Kurz hält er inne und blickt ein letztes Mal zu mir zurück. Seine Worte, die über seine Lippen kommen, verursachen ein Loch in meiner Brust. Sie reißen mir das Herz heraus, auch wenn ich weiß, dass er es nicht ganz so meint, wie er es sagt. Trotzdem schmerzt es unglaublich stark. Er will, dass ich genauso leide wie er.
»Aber mit einer Sache hattest du recht, Faith. Ich liebe Rachel noch immer. Und damit werde ich auch nicht aufhören.«
Die Tür fällt krachend ins Schloss, weshalb ich zusammenzucke und meine Tränen nicht mehr aufhalten kann. Schreiend falle ich auf die Knie und kann nicht glauben, was hier gerade geschehen ist. Hunter kommt schnell auf mich zu, lässt sich auf den Boden fallen und nimmt mich in seine Arme. Er wiegt mich wie ein Kind vor und zurück. Immer wieder flüstert er mir etwas ins Ohr, jedoch nehme ich nichts anderes wahr. Viel zu groß ist der Schmerz, der mich in tausend Teile zerspringen lässt.
Was habe ich nur getan? Dieses Mal habe ich es echt vermasselt. Verdammt nochmal. Wie soll ich das wieder hinkriegen?
Er ist verletzt, wütend und traurig. Dieses Mal habe ich wirklich Mist gebaut. In einem solchen Zustand habe ich ihn noch nie gesehen. Nicht einmal, als ich aus Brices Creek geflüchtet bin.

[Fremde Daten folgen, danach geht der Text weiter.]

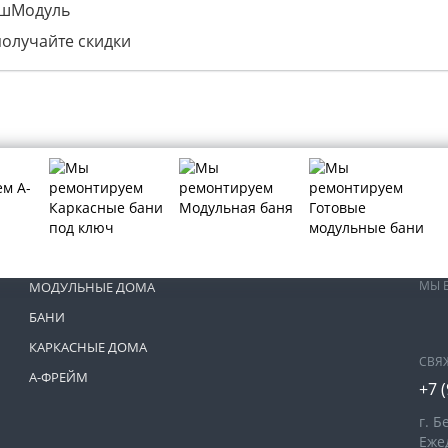
ашМодуль
получайте скидки
МЫ 
МОДУЛЬНЫЕ ДОМА
БАНИ
КАРКАСНЫЕ ДОМА
СВЯ
А-ФРЕЙМ
+7 
г. 
Ежед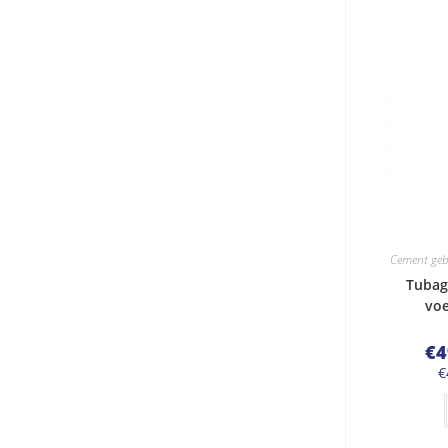
Cement ge
Tubag
voe
€
4
€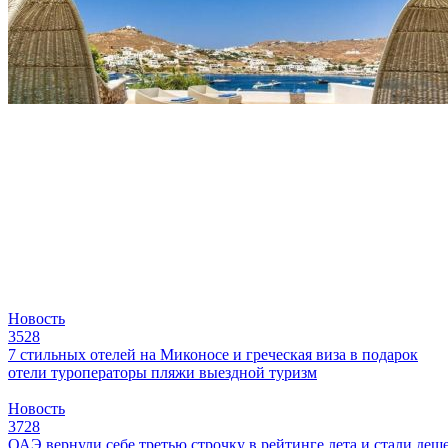
Новость
3528
7 стильных отелей на Миконосе и греческая виза в подарок
отели
туроператоры
пляжи
выездной туризм
Новость
3728
ОАЭ вернули себе третью строчку в рейтинге лета и стали деш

»Es wird alles gut, Faith. Lass ihm Zeit. Er muss erstmals darüber nachdenken. Heath wird merken, dass er übertrieben hat und kommt wieder zu sich. Du musst nur daran glauben und ihm die Zeit lassen, die er benötigt.«
Hunter streichelt mir die Haare aus dem Gesicht und sieht mich aus traurigen Augen an. Nicht nur mir hat dieser Streit zugesetzt. Mein bester Freund leidet auch. Jetzt kann ich nur noch hoffen, dass er sich ein wenig beruhigt. Vielleicht fällt mir etwas ein, um es wiedergutzumachen.
Ich darf nur die Hoffnung nicht verlieren, auch wenn im Moment alles aussichtslos erscheint.